E certamente este fato era o bastante para deixar claro que a idéia de já não ter a capacidade de alcançar o irreal o deixaria a beira de um abismo. E o quanto temia que isto acontecesse tornou-se realidade. A realidade que tanto temia e evitava agora o encurralava. Fora numa manhã insípida e nublada do qual o céu assumia um tom leitoso e cinzento do qual ele, desperto de uma noite sem sonhos – aqueles que tanto o inspiravam –, sentara-se e fitara o papel em branco com certo receio. Nunca o enxergara daquela maneira, tão vazio e real. Tão cru e sem vida. Poucas letras havia delineado quando percebera estar também cru e sem vida. Não havia um turbilhão de palavras em sua mente. Aquelas eram forçadas como seu universo irreal. Mas até mesmo aquele universo agora o faltava. Estava sob a placidez da realidade.
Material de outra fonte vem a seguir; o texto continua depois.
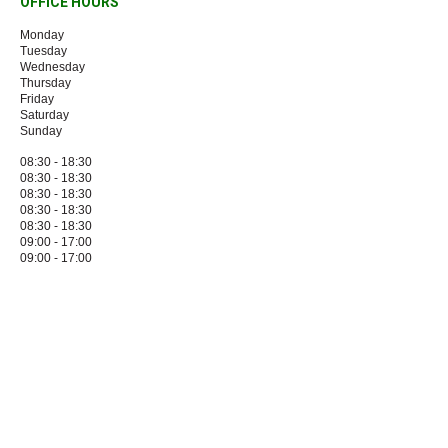
OFFICE HOURS
Monday
Tuesday
Wednesday
Thursday
Friday
Saturday
Sunday
08:30 - 18:30
08:30 - 18:30
08:30 - 18:30
08:30 - 18:30
08:30 - 18:30
09:00 - 17:00
09:00 - 17:00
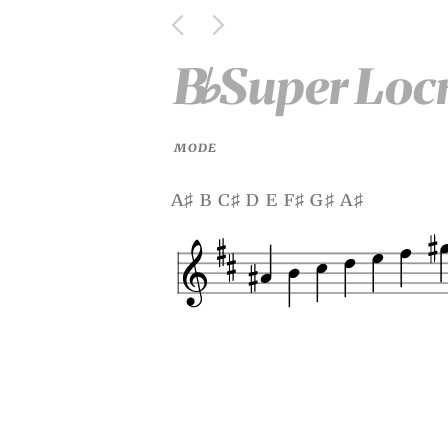
B
Super Loc
♭
MODE
a
b c
d e f
g
a
♯
♯
♯
♯
♯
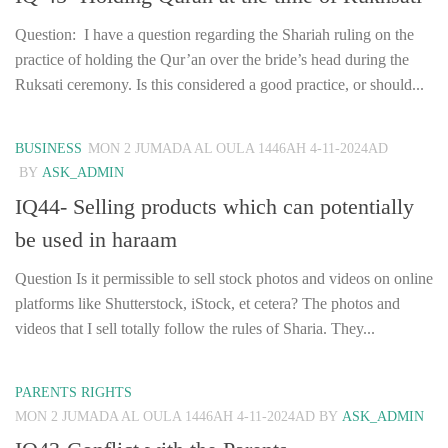
Question: I have a question regarding the Shariah ruling on the
practice of holding the Qur’an over the bride’s head during the
Ruksati ceremony. Is this considered a good practice, or should...
BUSINESS
MON 2 JUMADA AL OULA 1446AH 4-11-2024AD
BY
ASK_ADMIN
IQ44- Selling products which can potentially
be used in haraam
Question Is it permissible to sell stock photos and videos on online
platforms like Shutterstock, iStock, et cetera? The photos and
videos that I sell totally follow the rules of Sharia. They...
PARENTS RIGHTS
MON 2 JUMADA AL OULA 1446AH 4-11-2024AD
BY
ASK_ADMIN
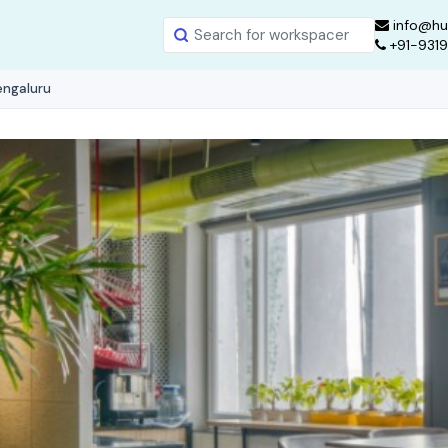
info@hu
+91-931
engaluru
E o quanto sentira-se angustiado ao ver que tampouco sabia que rumo a suas palavras haviam tomado. Via apenas a escuridão – e não, não era a escuridão. Era aquele universo sem tantas cores ou movimentos, sem espirais, cogumelos ou monstros. Era quase escuro comparado aos seus sonhos, não era? Sentia-se um estranho no lugar que o pertencia. Um estranho no ninho. E ali ele estava, as mãos posicionadas sob a folha em branco onde cinco ou seis palavras pousavam. Aquelas palavras cinzentas. Aquelas palavras insípidas. Eram apenas palavras. E ele nunca usava palavras. Usava sonhos.
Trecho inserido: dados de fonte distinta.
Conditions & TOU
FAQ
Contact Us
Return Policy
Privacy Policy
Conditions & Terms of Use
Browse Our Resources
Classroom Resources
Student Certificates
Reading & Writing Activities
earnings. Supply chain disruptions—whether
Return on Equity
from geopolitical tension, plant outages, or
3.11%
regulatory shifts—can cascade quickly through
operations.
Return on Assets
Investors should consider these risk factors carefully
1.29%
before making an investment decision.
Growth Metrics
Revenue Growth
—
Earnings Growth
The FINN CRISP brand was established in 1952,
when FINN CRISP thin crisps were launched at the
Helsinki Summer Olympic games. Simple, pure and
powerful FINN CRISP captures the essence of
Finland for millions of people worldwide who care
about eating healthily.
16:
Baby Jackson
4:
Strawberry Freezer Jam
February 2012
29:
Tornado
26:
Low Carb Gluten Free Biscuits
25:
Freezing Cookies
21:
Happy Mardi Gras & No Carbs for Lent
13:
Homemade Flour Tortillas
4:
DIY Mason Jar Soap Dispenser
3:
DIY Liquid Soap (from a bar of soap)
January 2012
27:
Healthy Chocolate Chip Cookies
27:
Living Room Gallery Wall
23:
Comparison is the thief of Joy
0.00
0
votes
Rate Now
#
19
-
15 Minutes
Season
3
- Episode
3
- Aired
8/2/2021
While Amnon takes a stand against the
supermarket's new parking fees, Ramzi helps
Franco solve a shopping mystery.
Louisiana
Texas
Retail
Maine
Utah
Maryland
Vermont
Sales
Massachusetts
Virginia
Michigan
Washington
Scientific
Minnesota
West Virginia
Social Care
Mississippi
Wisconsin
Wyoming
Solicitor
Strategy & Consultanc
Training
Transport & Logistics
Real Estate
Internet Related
E ali estava ele, agora deitado sobre o sofá esperando que seus sonhos o invadissem. Que aquelas nuances surpreendentes o trouxessem um mundo tão advento quanto o País das maravilhas. Mas, pela primeira vez, novamente apenas a escuridão o permeava, sem sons ou sem luz. Apenas aquela realidade crua, sem letras ou entrelinhas. A escuridão se chamava realidade. E ao abrir os olhos, ela permanecia, tão impiedosa e recusando-se a ir embora. Talvez devesse compreender. A evitava há muito tempo, deixava-a contida o bastante para uma quase não-existência. E agora chegara um ponto sem retorno do qual a realidade, como uma represa, quebrava os muros que construíra entre mundos e sonhos.
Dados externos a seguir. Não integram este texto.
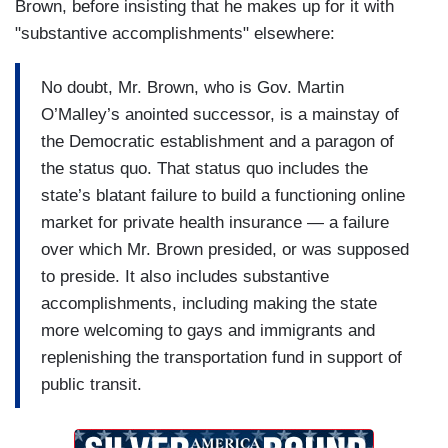
Brown, before insisting that he makes up for it with
"substantive accomplishments" elsewhere:
No doubt, Mr. Brown, who is Gov. Martin
O’Malley’s anointed successor, is a mainstay of
the Democratic establishment and a paragon of
the status quo. That status quo includes the
state’s blatant failure to build a functioning online
market for private health insurance — a failure
over which Mr. Brown presided, or was supposed
to preside. It also includes substantive
accomplishments, including making the state
more welcoming to gays and immigrants and
replenishing the transportation fund in support of
public transit.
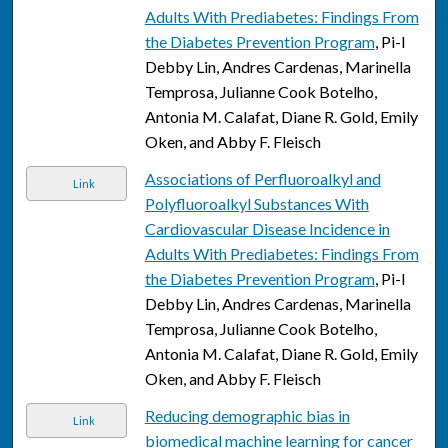
Adults With Prediabetes: Findings From
the Diabetes Prevention Program
, Pi-I
Debby Lin, Andres Cardenas, Marinella
Temprosa, Julianne Cook Botelho,
Antonia M. Calafat, Diane R. Gold, Emily
Oken, and Abby F. Fleisch
Associations of Perfluoroalkyl and
Link
Polyfluoroalkyl Substances With
Cardiovascular Disease Incidence in
Adults With Prediabetes: Findings From
the Diabetes Prevention Program
, Pi-I
Debby Lin, Andres Cardenas, Marinella
Temprosa, Julianne Cook Botelho,
Antonia M. Calafat, Diane R. Gold, Emily
Oken, and Abby F. Fleisch
Reducing demographic bias in
Link
biomedical machine learning for cancer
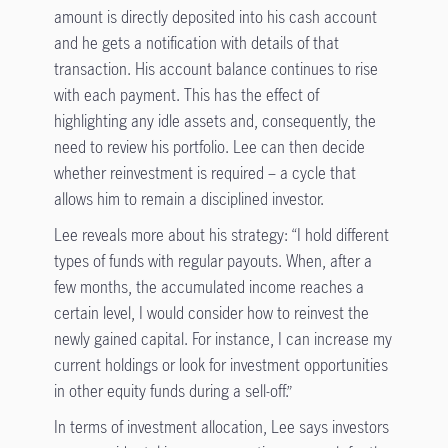
amount is directly deposited into his cash account
and he gets a notification with details of that
transaction. His account balance continues to rise
with each payment. This has the effect of
highlighting any idle assets and, consequently, the
need to review his portfolio. Lee can then decide
whether reinvestment is required – a cycle that
allows him to remain a disciplined investor.
Lee reveals more about his strategy: “I hold different
types of funds with regular payouts. When, after a
few months, the accumulated income reaches a
certain level, I would consider how to reinvest the
newly gained capital. For instance, I can increase my
current holdings or look for investment opportunities
in other equity funds during a sell-off.”
In terms of investment allocation, Lee says investors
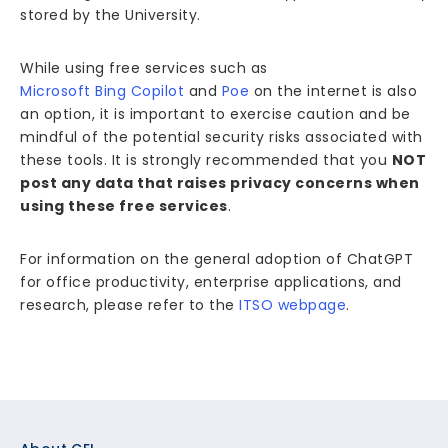
stored by the University.
While using free services such as
Microsoft Bing Copilot
and
Poe
on the internet is also
an option, it is important to exercise caution and be
mindful of the potential security risks associated with
these tools. It is strongly recommended that you
NOT
post any data that raises privacy concerns when
using these free services
.
For information on the general adoption of ChatGPT
for office productivity, enterprise applications, and
research, please refer to the
ITSO webpage
.
Footer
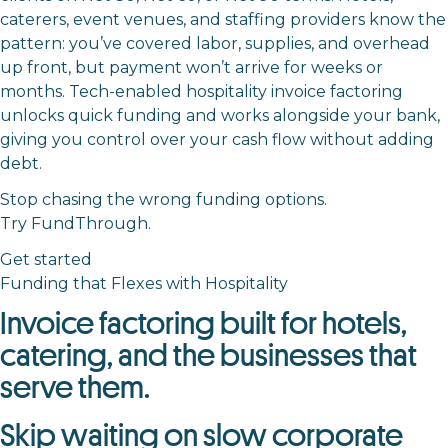
caterers, event venues, and staffing providers know the
pattern: you’ve covered labor, supplies, and overhead
up front, but payment won’t arrive for weeks or
months. Tech-enabled hospitality invoice factoring
unlocks quick funding and works alongside your bank,
giving you control over your cash flow without adding
debt.
Stop chasing the wrong funding options.
Try FundThrough.
Get started
Funding that Flexes with Hospitality
Invoice factoring built for hotels,
catering, and the businesses that
serve them.
Skip waiting on slow corporate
E, agora, fitava a folha novamente. As cinco palavras escritas em letras redondas e inseguras. “A escuridão adornou-me. Salve-me disto.” Com incerteza inerente a alguém que levara uma queda brusca e machucara-se o bastante, pousara a tinta no papel. Haviam outros tons, havia outro ar. Havia, afinal, outra realidade. Uma sem tantas cores, uma sem espirais, cogumelos ou monstros. Talvez devesse aprender a se adequar a outros mundos. Mesmo que, em seu âmago, soubesse que aquele não lhe pertencia.

2 comentários:

Unknown disse...

Wow! Não sei nem o que comentar, sério. Achei muito foda a relação que fez com as cores do mundo real e dos sonhos.

Maíra F. disse...

Duas últimas frases: ouch. Sério, se eu já tinha me identificado com o texto antes, agora (lendo inteiro) mais ainda. Espirais, cogumelos, cores, Wonderland. <3 Que eles nunca me abandonem porque a realidade crua me mataria em 2 segundos, rs.